Tartufai denunciano l’aumento dei cani da pastore nelle prossimità dei boschi
Tartufai denunciano l’aumento dei cani da pastore nelle prossimità dei boschi
Sono molto preoccupati alcuni tartufai dell’Appennino Piacentino per la presenza, nelle vicinanze di boschi e sentieri, dei cani pastori maremmani che difendono greggi di pecore. Un problema denunciato da Roberto Ferretti e Paolo Gilioli che, in prossimità dell’apertura della stagione di ricerca dei tartufi, chiedono urgenti soluzioni per evitare spiacevoli ‘incontri’ e conseguenze con questi animali.

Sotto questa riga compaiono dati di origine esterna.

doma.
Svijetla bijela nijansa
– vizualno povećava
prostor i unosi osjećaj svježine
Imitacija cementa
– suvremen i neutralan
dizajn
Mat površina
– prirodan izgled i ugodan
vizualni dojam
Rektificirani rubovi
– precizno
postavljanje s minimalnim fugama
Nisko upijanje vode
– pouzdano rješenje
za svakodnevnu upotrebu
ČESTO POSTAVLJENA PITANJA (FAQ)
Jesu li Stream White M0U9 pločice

“La nostra segnalazione – dicono Ferretti e Gilioli – proviene da un gruppo di tartufai montanari che si fanno sicuramente portavoce di altre persone che a vario titolo frequentano la nostra montagna a scopo ludico ed escursionistico. Negli ultimi anni si evidenzia una crescita esponenziale dei cani da guardia, un tempo impiegati solo dai pastori dell’alto crinale mentre oggi sono sempre più impiegati anche da aziende agricole non solo dedite alla pastorizia nel territorio montano e in media-bassa collina. La tenacia nella difesa di questi cani, usati contro un’eventuale predazione degli armenti da parte di lupi e volpi, ha provocato un serio problema di sicurezza per i malcapitati viandanti che si imbattono nei pastori maremmani”.
I due tartufai reggiani spiegano che i cani incontrati sono sempre liberi e spesso in branchi senza nessuna limitazione anche a svariate centinaia di metri dalle fattorie e in alpeggio invece sono lasciati incustoditi a guardia del gregge senza la presenza del pastore. “Recentemente – proseguono Ferretti e Gilioli – in Calabria una ragazza è stata sbranata dai cani e molteplici sono le segnalazioni di pericolosi incontri con questi animali.

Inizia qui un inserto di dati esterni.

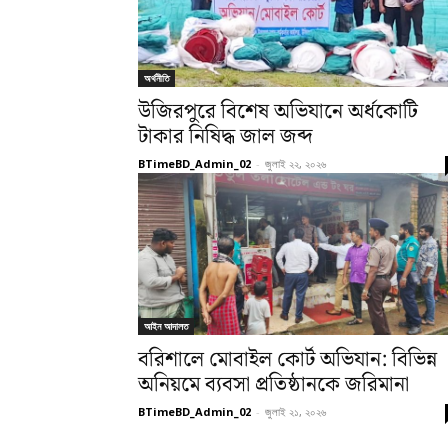
অর্থনীতি
উজিরপুরে বিশেষ অভিযানে অর্ধকোটি
টাকার নিষিদ্ধ জাল জব্দ
BTimeBD_Admin_02
-
জুলাই ২২, ২০২৬
আইন আদালত
বরিশালে মোবাইল কোর্ট অভিযান: বিভিন্ন
অনিয়মে ব্যবসা প্রতিষ্ঠানকে জরিমানা
BTimeBD_Admin_02
-
জুলাই ২১, ২০২৬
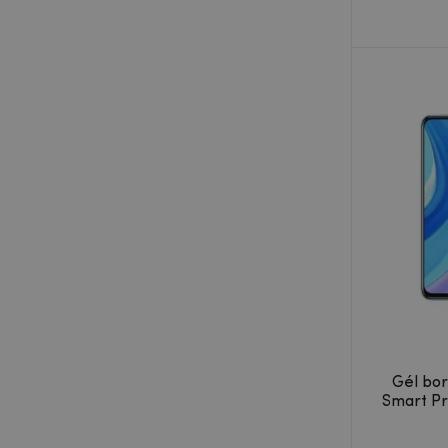
Gél bor
Smart Pr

“Siamo quindi preoccupati per i nostri cani e per la nostra incolumità durante l’attività di ricerca dei tartufi”.
Sollecitano le amministrazioni e gli enti preposti “a prendere provvedimenti risolutivi per garantire la sicurezza di chiunque eserciti il sacrosanto diritto di fruire dell’ambiente naturale dei nostri luoghi”. Propongono un censimento accurato di tutti gli allevamenti che dispongono di questi cani per “verificare la regolare microchippatura e idoneità di addestramento per svolgere il compito loro assegnato e sarebbe opportuno che rimanessero in ambiente recintato sicuro in assenza del proprietario”.
Ferretti e Gilioli non condividono come unica soluzione la diffusione sui social di “tabelle dissuasive per prestare attenzione ai cani addestrati a proteggere le pecore volte solo a deresponsabilizzare amministrazioni ed enti che hanno nicchiato, preso tempo e deciso nulla per non scontentare nessun bacino elettorale”.